Collection entries
--------------------------------------------------
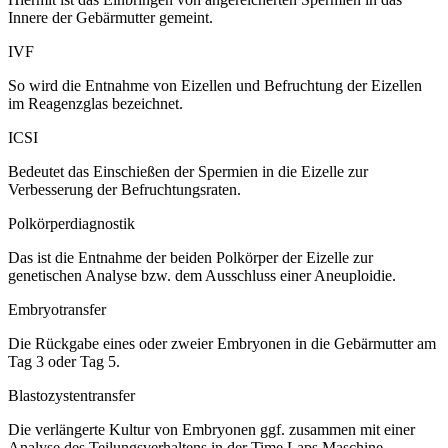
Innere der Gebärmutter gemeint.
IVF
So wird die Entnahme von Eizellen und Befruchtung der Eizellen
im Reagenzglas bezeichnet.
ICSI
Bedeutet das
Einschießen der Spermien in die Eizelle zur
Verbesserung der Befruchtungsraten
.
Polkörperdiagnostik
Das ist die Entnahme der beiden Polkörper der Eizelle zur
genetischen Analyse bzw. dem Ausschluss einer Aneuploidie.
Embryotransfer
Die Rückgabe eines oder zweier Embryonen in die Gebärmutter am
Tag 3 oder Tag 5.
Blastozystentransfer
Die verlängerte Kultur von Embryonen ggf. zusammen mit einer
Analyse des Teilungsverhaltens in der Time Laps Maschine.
--------------------------------------------------
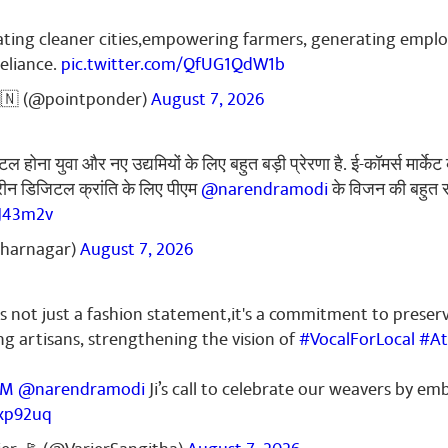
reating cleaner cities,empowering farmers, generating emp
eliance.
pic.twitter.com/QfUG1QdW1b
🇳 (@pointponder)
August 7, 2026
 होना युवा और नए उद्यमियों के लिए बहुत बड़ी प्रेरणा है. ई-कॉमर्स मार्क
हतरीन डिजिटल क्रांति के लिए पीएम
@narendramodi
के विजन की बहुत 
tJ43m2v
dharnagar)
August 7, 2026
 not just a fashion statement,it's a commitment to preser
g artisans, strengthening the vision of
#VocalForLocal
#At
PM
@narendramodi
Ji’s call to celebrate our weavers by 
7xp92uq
--------------------------------------------------
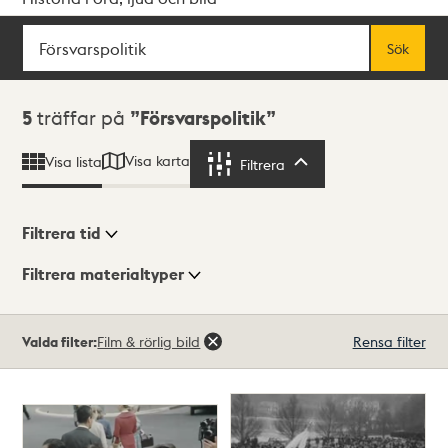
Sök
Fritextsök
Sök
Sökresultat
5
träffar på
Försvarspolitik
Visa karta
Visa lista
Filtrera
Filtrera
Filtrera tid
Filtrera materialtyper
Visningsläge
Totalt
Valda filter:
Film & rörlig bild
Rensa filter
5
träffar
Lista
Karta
--------------------------------------------------
Instructions to follow
Once you find the line with "Innere der Gebärmutter gemeint." above, print it and every line after it up to and including the line with "Analyse des Teilungsverhaltens", exactly as written and nothing else.

Answer section
Innere der Gebärmutter gemeint.
IVF
So wird die Entnahme von Eizellen und Befruchtung der Eizellen
im Reagenzglas bezeichnet.
ICSI
Bedeutet das
Einschießen der Spermien in die Eizelle zur
Verbesserung der Befruchtungsraten
.
Polkörperdiagnostik
Das ist die Entnahme der beiden Polkörper der Eizelle zur
genetischen Analyse bzw. dem Ausschluss einer Aneuploidie.
Embryotransfer
Die Rückgabe eines oder zweier Embryonen in die Gebärmutter am
Tag 3 oder Tag 5.
Blastozystentransfer
Die verlängerte Kultur von Embryonen ggf. zusammen mit einer
Analyse des Teilungsverhaltens in der Time Laps Maschine.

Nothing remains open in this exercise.